La città serba di Vranje, dove sta nascendo una fabbrica Geox (foto Christopher Robbins, http://bit.ly/1jpMrk5)
La Serbia continua a “rubare lavoro” all’Italia. L’ultima delocalizzazione è forse la più clamorosa: un call center di Milano che chiude per riaprire oltreconfine. Il motivo è lo stesso di sempre: il costo del lavoro. Un operatore balcanico prenderebbe 400 euro, un terzo del suo corrispettivo nel nostro Paese.

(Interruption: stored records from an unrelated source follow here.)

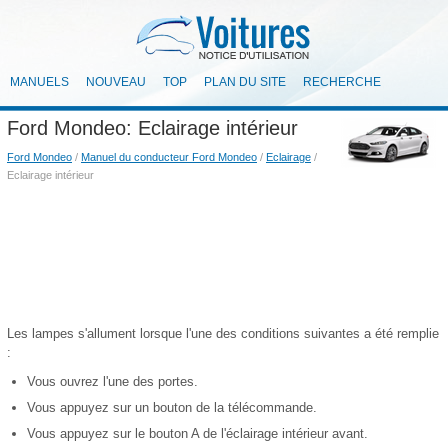
MANUELS
NOUVEAU
TOP
PLAN DU SITE
RECHERCHE
Ford Mondeo: Eclairage intérieur
Ford Mondeo
/
Manuel du conducteur Ford Mondeo
/
Eclairage
/
Eclairage intérieur
Les lampes s'allument lorsque l'une des conditions suivantes a été remplie
:
Vous ouvrez l'une des portes.
Vous appuyez sur un bouton de la télécommande.
Vous appuyez sur le bouton A de l'éclairage intérieur avant.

La Sitel è una multinazionale presente in 23 Stati. Da maggio a dicembre i 200 addetti della sede italiana sono stati in cassa integrazione a rotazione. Poi, nelle scorse settimane, i licenziamenti. La filiale milanese aveva aperto una decina di anni fa. Finora a fare notizia erano stati soprattutto i casi legati a imprese italiane, come Fiat e Golden Lady. Ora ad abbandonarci è un gruppo straniero, privandoci di un simbolo della precarietà contemporanea – il call center – che era diventato un punto cardine delle vite di chi ci lavorava.
Fiat e Golden Lady, si diceva. Pochi giorni fa la prima si è accordata con l’ente turistico di Belgrado per organizzare visite guidate alla fabbrica di Kragujevac. A inizio mese per 58 ex operaie dell’azienda produttrice di calze è finita la cassa integrazione. Ora dovrebbero avere l’indennità di mobilità. II loro problemi nascono dalla scelta di trasferire l’attività nel Paese balcanico: una decisione maturata nel 2010. In questi anni non si è ancora riusciti a sistemare queste persone.
Anche i veneti di Geox hanno annunciato investimenti in Serbia: un anno e mezzo fa si sono accordati con le autorità di Belgrado per aprire uno stabilimento a Vranje, nel sud del Paese. La costruzione dell’edificio è cominciata a inizio marzo. La produzione dovrebbe andare a regime nel 2015, dando lavoro a circa 1.250 persone. Ma quanti posti sono spariti in Italia per colpa di queste operazioni?